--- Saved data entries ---

——

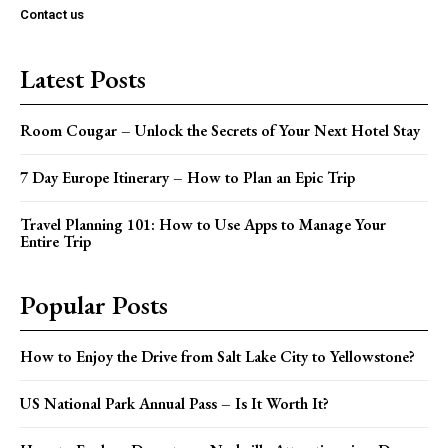
Contact us
Latest Posts
Room Cougar – Unlock the Secrets of Your Next Hotel Stay
7 Day Europe Itinerary – How to Plan an Epic Trip
Travel Planning 101: How to Use Apps to Manage Your
Entire Trip
Popular Posts
How to Enjoy the Drive from Salt Lake City to Yellowstone?
US National Park Annual Pass – Is It Worth It?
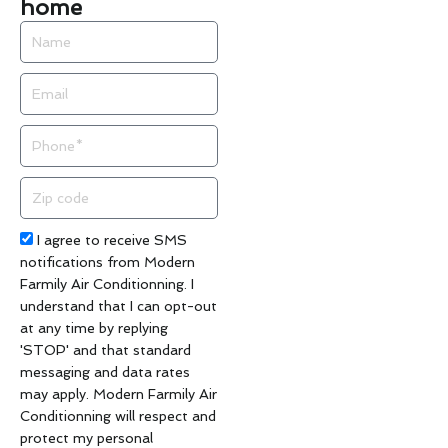
home
Name
Email
Phone
Zip
code
Acceptance
I agree to receive SMS
notifications from Modern
Farmily Air Conditionning. I
understand that I can opt-out
at any time by replying
'STOP' and that standard
messaging and data rates
may apply. Modern Farmily Air
Conditionning will respect and
protect my personal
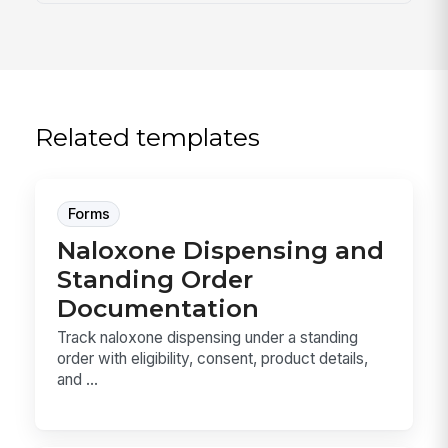
Related templates
Forms
Naloxone Dispensing and
Standing Order
Documentation
Track naloxone dispensing under a standing
order with eligibility, consent, product details,
and ...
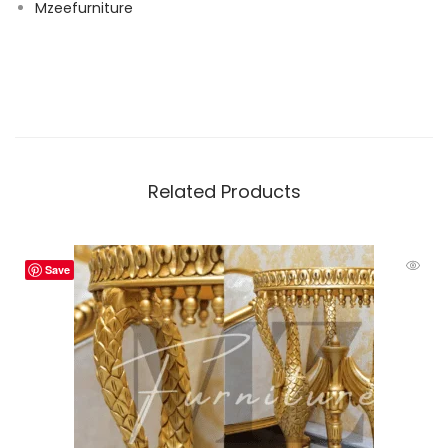
Mzeefurniture
Related Products
Save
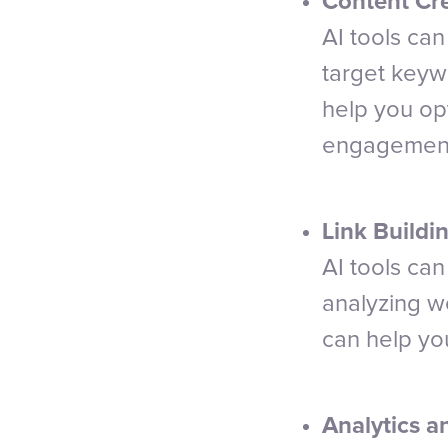
Content Cre
AI tools ca
target keyw
help you opt
engagemen
Link Buildin
AI tools can
analyzing w
can help you
Analytics a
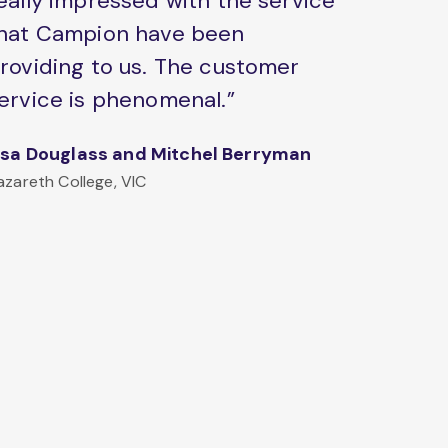
eally impressed with the service
hat Campion have been
roviding to us. The customer
ervice is phenomenal.”
isa Douglass and Mitchel Berryman
azareth College, VIC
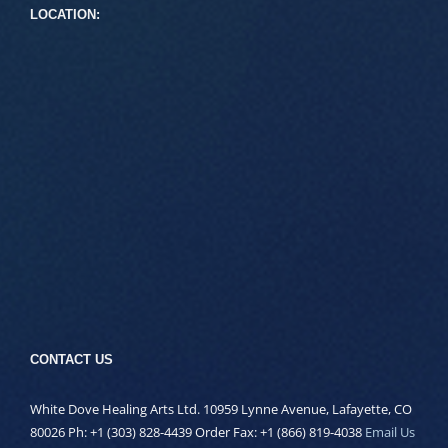
LOCATION:
CONTACT US
White Dove Healing Arts Ltd. 10959 Lynne Avenue, Lafayette, CO
80026 Ph: +1 (303) 828-4439 Order Fax: +1 (866) 819-4038
Email Us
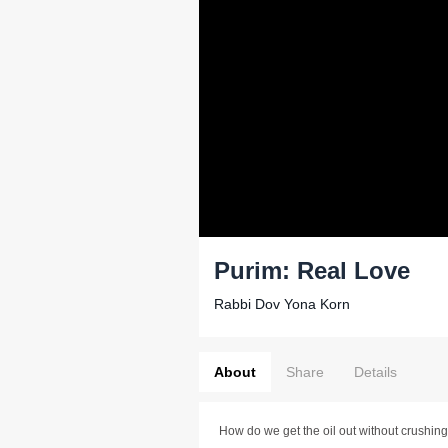
Purim: Real Love
Rabbi Dov Yona Korn
About
Share
Details
How do we get the oil out without crushing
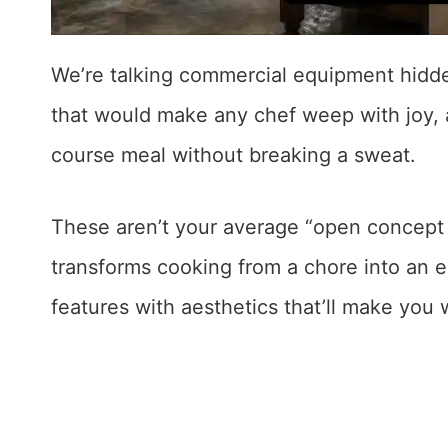
We’re talking commercial equipment hidde
that would make any chef weep with joy, 
course meal without breaking a sweat.
These aren’t your average “open concept 
transforms cooking from a chore into an 
features with aesthetics that’ll make you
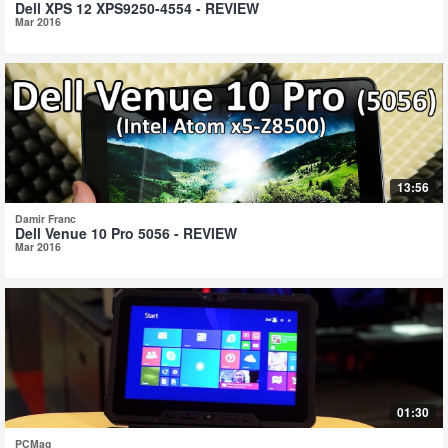
Dell XPS 12 XPS9250-4554 - REVIEW
Mar 2016
13:56
Damir Franc
Dell Venue 10 Pro 5056 - REVIEW
Mar 2016
01:30
PCMag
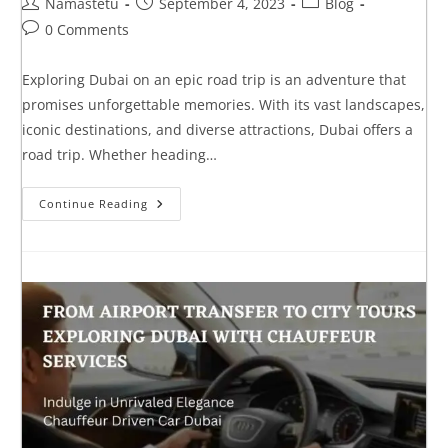
Namastetu
September 4, 2023
Blog
0 Comments
Exploring Dubai on an epic road trip is an adventure that
promises unforgettable memories. With its vast landscapes,
iconic destinations, and diverse attractions, Dubai offers a
road trip. Whether heading…
Continue Reading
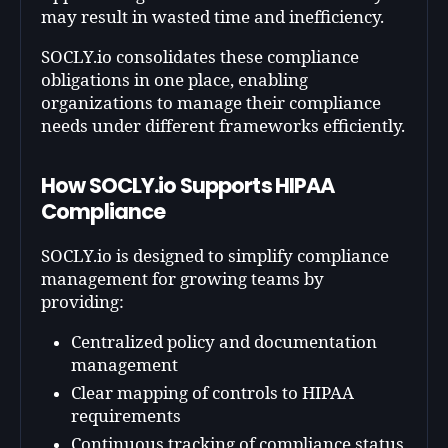
may result in wasted time and inefficiency.
SOCLY.io consolidates these compliance
obligations in one place, enabling
organizations to manage their compliance
needs under different frameworks efficiently.
How SOCLY.io Supports HIPAA
Compliance
SOCLY.io is designed to simplify compliance
management for growing teams by
providing:
Centralized policy and documentation
management
Clear mapping of controls to HIPAA
requirements
Continuous tracking of compliance status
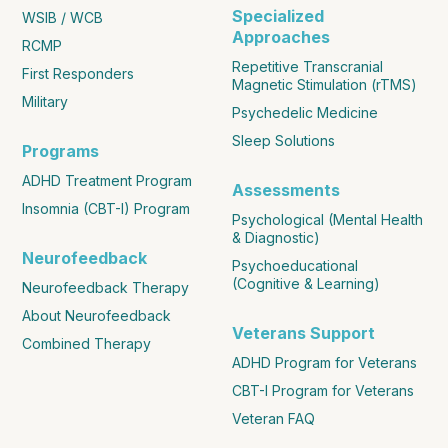
Specialized
WSIB / WCB
Approaches
RCMP
Repetitive Transcranial
First Responders
Magnetic Stimulation (rTMS)
Military
Psychedelic Medicine
Sleep Solutions
Programs
ADHD Treatment Program
Assessments
Insomnia (CBT-I) Program
Psychological (Mental Health
& Diagnostic)
Neurofeedback
Psychoeducational
(Cognitive & Learning)
Neurofeedback Therapy
About Neurofeedback
Veterans Support
Combined Therapy
ADHD Program for Veterans
CBT-I Program for Veterans
Veteran FAQ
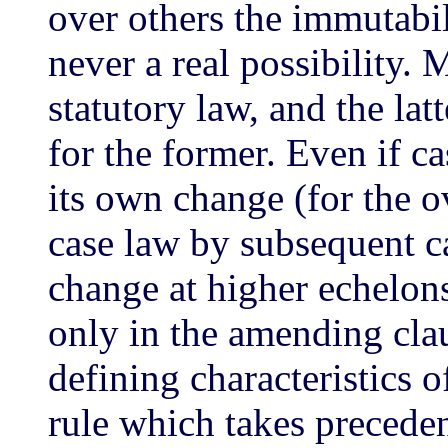
over others the immutabili
never a real possibility. 
statutory law, and the lat
for the former. Even if c
its own change (for the o
case law by subsequent ca
change at higher echelon
only in the amending cla
defining characteristics of
rule which takes precedenc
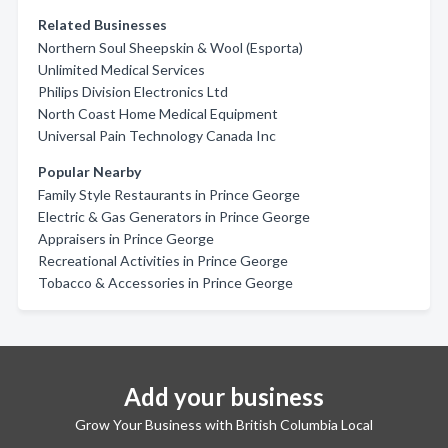
Related Businesses
Northern Soul Sheepskin & Wool (Esporta)
Unlimited Medical Services
Philips Division Electronics Ltd
North Coast Home Medical Equipment
Universal Pain Technology Canada Inc
Popular Nearby
Family Style Restaurants in Prince George
Electric & Gas Generators in Prince George
Appraisers in Prince George
Recreational Activities in Prince George
Tobacco & Accessories in Prince George
Add your business
Grow Your Business with British Columbia Local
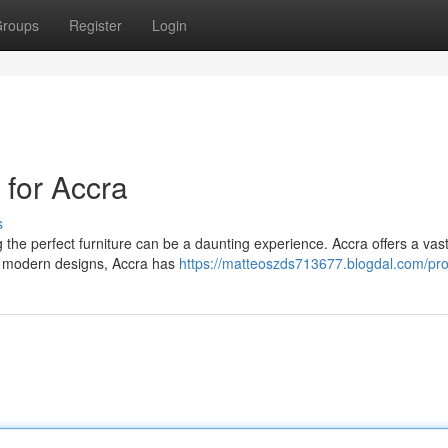
roups
Register
Login
 for Accra
s
 the perfect furniture can be a daunting experience. Accra offers a vas
for modern designs, Accra has
https://matteoszds713677.blogdal.com/prof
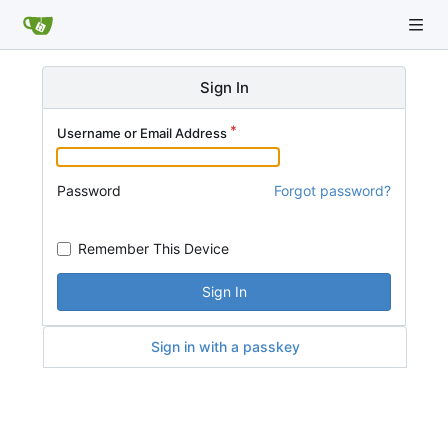
Sign In
Username or Email Address
Password
Forgot password?
Remember This Device
Sign In
Sign in with a passkey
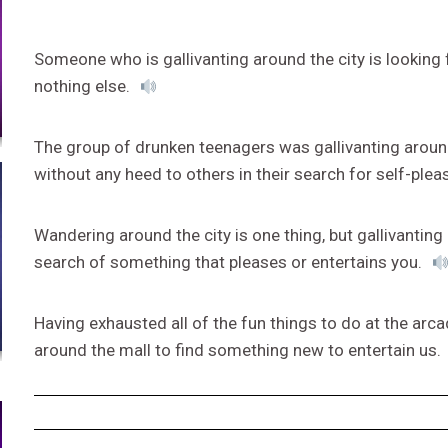
Someone who is gallivanting around the city is lookin
nothing else.
The group of drunken teenagers was gallivanting aroun
without any heed to others in their search for self-plea
Wandering around the city is one thing, but gallivantin
search of something that pleases or entertains you.
Having exhausted all of the fun things to do at the arca
around the mall to find something new to entertain us.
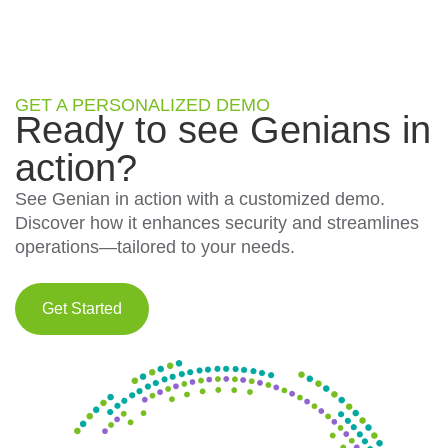
GET A PERSONALIZED DEMO
Ready to see Genians in
action?
See Genian in action with a customized demo.
Discover how it enhances security and streamlines
operations—tailored to your needs.
Get Started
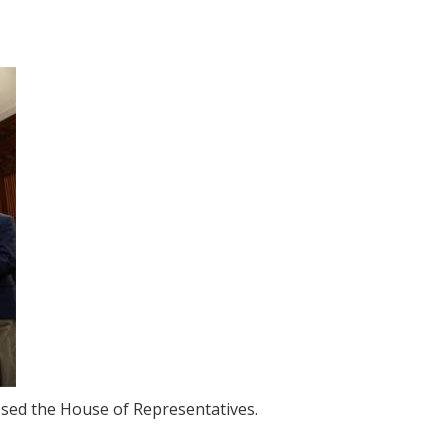
assed the House of Representatives.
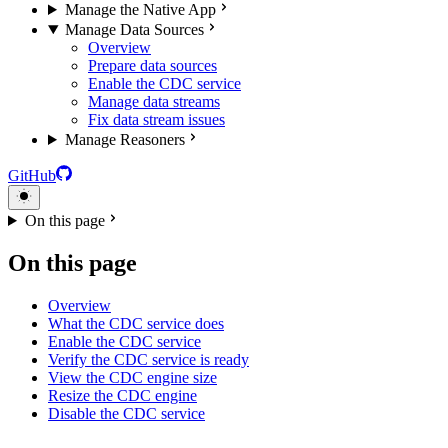
Manage the Native App
Manage Data Sources
Overview
Prepare data sources
Enable the CDC service
Manage data streams
Fix data stream issues
Manage Reasoners
GitHub
On this page
On this page
Overview
What the CDC service does
Enable the CDC service
Verify the CDC service is ready
View the CDC engine size
Resize the CDC engine
Disable the CDC service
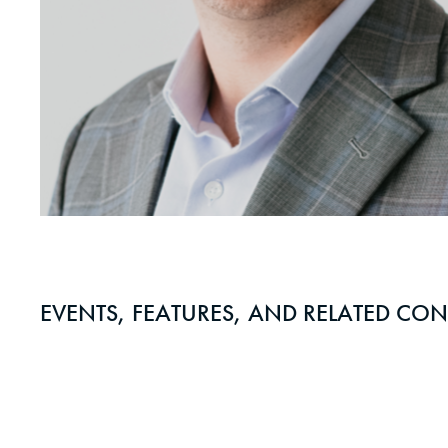
EVENTS, FEATURES, AND RELATED CON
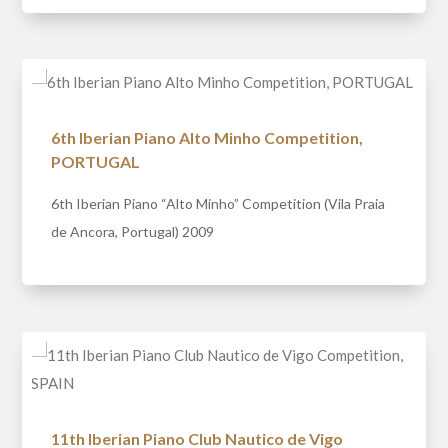
6th Iberian Piano Alto Minho Competition,
PORTUGAL
6th Iberian Piano “Alto Minho” Competition (Vila Praia
de Ancora, Portugal) 2009
11th Iberian Piano Club Nautico de Vigo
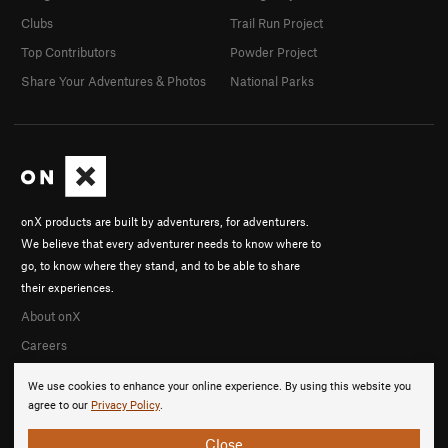
Clubs
Trail Run Project
Top Contributors
Powder Project
Share Your Adventures & Photos
National Parks
onX products are built by adventurers, for adventurers.
We believe that every adventurer needs to know where to
go, to know where they stand, and to be able to share
their experiences.
About onX
Careers
We use cookies to enhance your online experience. By using this website you
agree to our
Privacy Policy
.
Close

——

Though the entries above contain pictures, none should be copied; reproduce only the lines between the one holding "hat Campion have been" and the one holding "SOCLY.io consolidates these compliance", inclusive, exactly as written.

--- Written answer ---
hat Campion have been
roviding to us. The customer
ervice is phenomenal.”
isa Douglass and Mitchel Berryman
azareth College, VIC
LOCATION:
CONTACT US
White Dove Healing Arts Ltd. 10959 Lynne Avenue, Lafayette, CO
80026 Ph: +1 (303) 828-4439 Order Fax: +1 (866) 819-4038
Email Us
Purim: Real Love
Rabbi Dov Yona Korn
About
Share
Details
How do we get the oil out without crushing
We’re talking commercial equipment hidde
that would make any chef weep with joy, 
course meal without breaking a sweat.
These aren’t your average “open concept 
transforms cooking from a chore into an 
features with aesthetics that’ll make you
Dell XPS 12 XPS9250-4554 - REVIEW
Mar 2016
13:56
Damir Franc
Dell Venue 10 Pro 5056 - REVIEW
Mar 2016
01:30
PCMag
Namastetu
September 4, 2023
Blog
0 Comments
Exploring Dubai on an epic road trip is an adventure that
promises unforgettable memories. With its vast landscapes,
iconic destinations, and diverse attractions, Dubai offers a
road trip. Whether heading…
Continue Reading
may result in wasted time and inefficiency.
SOCLY.io consolidates these compliance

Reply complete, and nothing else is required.